A brand-new Wuhan is showcasing its charm to the world.
The Most Beautiful Runners
2:13:51! The Moroccan runner Zachary Aboudad garnered the men’s gold with an excellent time, despite the rain. Ethiopia’s Egigayehu Asnakech Mengistu won the women’s gold with a time of 2:34:50.
Although the top three winners were all foreigners. Chinese runners also did well with Li Zicheng and Li Wenjie grabbing gold medals for Chinese men and women at respectively 2:17:23 and 2:39:40.
Marathon running is the sport with the widest participation, and every runner is worthy of our respect. The 71-year-old Wang Yulin finished in 3:32:23, faster than many runners much younger. Cheng Ming, a 47-yearold blind masseuse, managed to finish the 21km half marathon, drenched in rain. Five amputees from the New Life Camp of Wuhan’s Disability Rehabilitation Center formed a wheelchair team and received warm cheers.
Winning the gold medal is glorious, but the sportsman spirit of challenging oneself, pushing limits, persistence, and never giving up are certainly more important.
As the time was approaching 2 pm, the 6h30min closing time of game, 26-year-old Tang Yu became the last runner to cross the finishing line. “This is my first marathon. I really hoped I could win my first medal in a marathon here in my hometown,” said Tang Yu. She is a nurse and loves training. Completing a marathon was her dream. Therefore, even through the rain and pain, the girl from Wuhan managed to cross the finishing line.
The Most Beautiful Service Teams
A successful marathon not only needs the participation of runners and the citizens of the host city, but so many people behind the scenes working day and night.
The night before the marathon, on the 8th, the rain was pouring. Teams of medical personnel, security guards, weather forecasters, general support staff, and volunteers spent a sleepless night making final preparations for the 2017 Wuhan International Marathon.
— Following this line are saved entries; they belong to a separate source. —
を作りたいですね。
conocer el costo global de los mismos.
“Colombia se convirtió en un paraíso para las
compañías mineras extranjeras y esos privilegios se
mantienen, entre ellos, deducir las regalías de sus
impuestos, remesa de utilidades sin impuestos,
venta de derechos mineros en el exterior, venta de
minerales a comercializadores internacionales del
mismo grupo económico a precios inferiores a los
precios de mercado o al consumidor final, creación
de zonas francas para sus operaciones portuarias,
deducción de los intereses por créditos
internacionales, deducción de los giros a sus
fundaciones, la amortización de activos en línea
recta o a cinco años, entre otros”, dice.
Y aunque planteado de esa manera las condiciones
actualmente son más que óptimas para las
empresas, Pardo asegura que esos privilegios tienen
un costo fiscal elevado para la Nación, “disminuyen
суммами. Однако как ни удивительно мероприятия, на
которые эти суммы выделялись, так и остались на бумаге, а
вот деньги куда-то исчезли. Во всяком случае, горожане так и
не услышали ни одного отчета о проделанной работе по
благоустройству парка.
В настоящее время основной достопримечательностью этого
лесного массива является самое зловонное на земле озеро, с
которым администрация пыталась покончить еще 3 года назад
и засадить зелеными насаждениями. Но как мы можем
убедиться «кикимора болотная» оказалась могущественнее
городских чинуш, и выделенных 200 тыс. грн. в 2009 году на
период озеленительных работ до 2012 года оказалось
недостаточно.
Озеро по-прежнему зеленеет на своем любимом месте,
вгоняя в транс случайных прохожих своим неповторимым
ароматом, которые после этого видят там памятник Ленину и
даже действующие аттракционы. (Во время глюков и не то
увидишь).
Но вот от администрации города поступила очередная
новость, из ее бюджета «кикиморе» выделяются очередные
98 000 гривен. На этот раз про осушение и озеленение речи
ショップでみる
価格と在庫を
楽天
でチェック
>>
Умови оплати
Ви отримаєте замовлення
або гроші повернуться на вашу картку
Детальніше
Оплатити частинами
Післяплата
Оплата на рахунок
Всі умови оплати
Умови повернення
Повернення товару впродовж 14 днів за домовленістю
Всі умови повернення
Near Wanda Plaza on Han Street, five policemen from the Wuchang Traffic Police were checking one by one the contact information of owners of all the cars parked along the running route to ask them to move their cars. They worked till dawn and only took quick naps. At 5:30 am on the 9th, they reported to their security posts on time.
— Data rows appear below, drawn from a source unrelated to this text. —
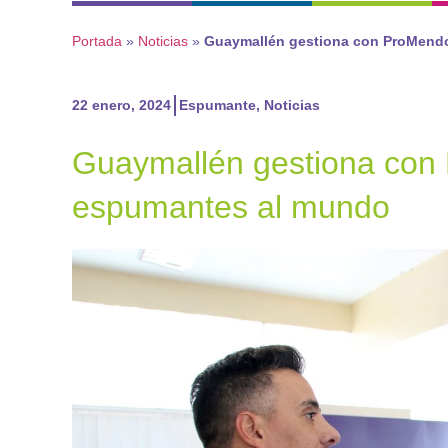
Portada
»
Noticias
»
Guaymallén gestiona con ProMendo
22 enero, 2024
Espumante
,
Noticias
Guaymallén gestiona con 
espumantes al mundo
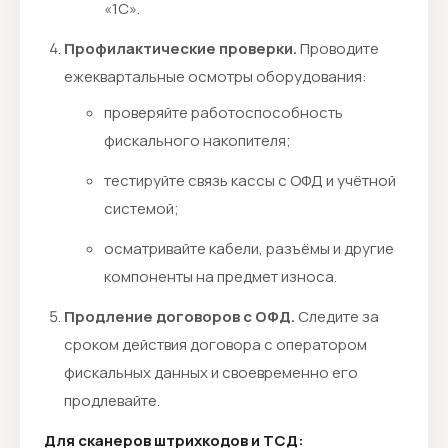
«1С».
Профилактические проверки.
Проводите
ежеквартальные осмотры оборудования:
проверяйте работоспособность
фискального накопителя;
тестируйте связь кассы с ОФД и учётной
системой;
осматривайте кабели, разъёмы и другие
компоненты на предмет износа.
Продление договоров с ОФД.
Следите за
сроком действия договора с оператором
фискальных данных и своевременно его
продлевайте.
Для сканеров штрихкодов и ТСД:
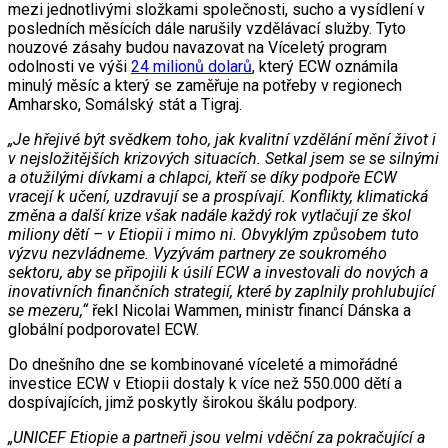
mezi jednotlivými složkami společnosti, sucho a vysídlení v
posledních měsících dále narušily vzdělávací služby. Tyto
nouzové zásahy budou navazovat na Víceletý program
odolnosti ve výši
24 milionů dolarů
, který ECW oznámila
minulý měsíc a který se zaměřuje na potřeby v regionech
Amharsko, Somálský stát a Tigraj.
„Je hřejivé být svědkem toho, jak kvalitní vzdělání mění život i
v nejsložitějších krizových situacích. Setkal jsem se se silnými
a otužilými dívkami a chlapci, kteří se díky podpoře ECW
vracejí k učení, uzdravují se a prospívají. Konflikty, klimatická
změna a další krize však nadále každý rok vytlačují ze škol
miliony dětí – v Etiopii i mimo ni. Obvyklým způsobem tuto
výzvu nezvládneme. Vyzývám partnery ze soukromého
sektoru, aby se připojili k úsilí ECW a investovali do nových a
inovativních finančních strategií, které by zaplnily prohlubující
se mezeru,“
řekl Nicolai Wammen, ministr financí Dánska a
globální podporovatel ECW.
Do dnešního dne se kombinované víceleté a mimořádné
investice ECW v Etiopii dostaly k více než 550.000 dětí a
dospívajících, jimž poskytly širokou škálu podpory.
„UNICEF Etiopie a partneři jsou velmi vděční za pokračující a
Tu Xiaozhen is a team leader for the Wuhan City Janitors. She was in charge of cleaning five sections of the route. The day before the event, she led more than 30 janitors to clean the Yangtze River Bridge, Yellow Crane Tower South Road, and Pengliuyang Road with high pressure water jets—it took them six hours. At 6 am on the 9th, a strong wind blew leaves and flowers on the Yangtze River Bridge and it was again covered up. Tu Xiaozhen immediately led her team to the bridge and cleaned it up one hour before the game started.
The runners displayed their sportsmanship and strong spirits while the service people helped to preserve the ideal image of the city. After the runners ran past the Yangtze River Bridge, the rain became heavier but the armed policemen remained at their posts. A girl held her umbrella up for one of them.
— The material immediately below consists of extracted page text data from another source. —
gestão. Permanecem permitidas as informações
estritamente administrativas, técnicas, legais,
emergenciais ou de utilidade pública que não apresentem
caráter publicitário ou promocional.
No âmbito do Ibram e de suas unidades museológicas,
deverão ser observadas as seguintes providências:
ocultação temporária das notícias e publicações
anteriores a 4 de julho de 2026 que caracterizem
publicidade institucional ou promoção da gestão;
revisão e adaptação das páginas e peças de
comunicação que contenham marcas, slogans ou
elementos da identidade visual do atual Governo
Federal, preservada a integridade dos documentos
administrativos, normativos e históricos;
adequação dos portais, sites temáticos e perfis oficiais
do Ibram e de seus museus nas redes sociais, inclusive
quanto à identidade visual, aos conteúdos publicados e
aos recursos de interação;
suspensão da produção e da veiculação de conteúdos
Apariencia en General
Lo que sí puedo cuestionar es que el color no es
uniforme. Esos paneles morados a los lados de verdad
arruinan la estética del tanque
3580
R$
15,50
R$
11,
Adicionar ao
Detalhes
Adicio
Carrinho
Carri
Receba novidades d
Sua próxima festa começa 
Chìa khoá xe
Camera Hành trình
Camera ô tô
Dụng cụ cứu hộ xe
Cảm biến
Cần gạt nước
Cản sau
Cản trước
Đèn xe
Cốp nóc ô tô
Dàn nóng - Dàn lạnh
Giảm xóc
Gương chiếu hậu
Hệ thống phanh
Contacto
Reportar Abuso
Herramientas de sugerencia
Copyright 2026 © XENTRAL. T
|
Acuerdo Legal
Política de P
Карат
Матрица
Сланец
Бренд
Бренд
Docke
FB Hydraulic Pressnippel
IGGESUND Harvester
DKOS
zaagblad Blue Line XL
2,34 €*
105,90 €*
On Donghu South Road, a boy walked up to a policeman who had stood in the wind and rain for more than 3 hours and said, “Sir, Ma’m, you must feel really cold. My mom made ginger soup for you.” The soup not only warmed the policeman’s body, but also their heart.
A marathon is not only a display of runners’ stamina and courage, but is also a display of the warmth and culture of the hosting city.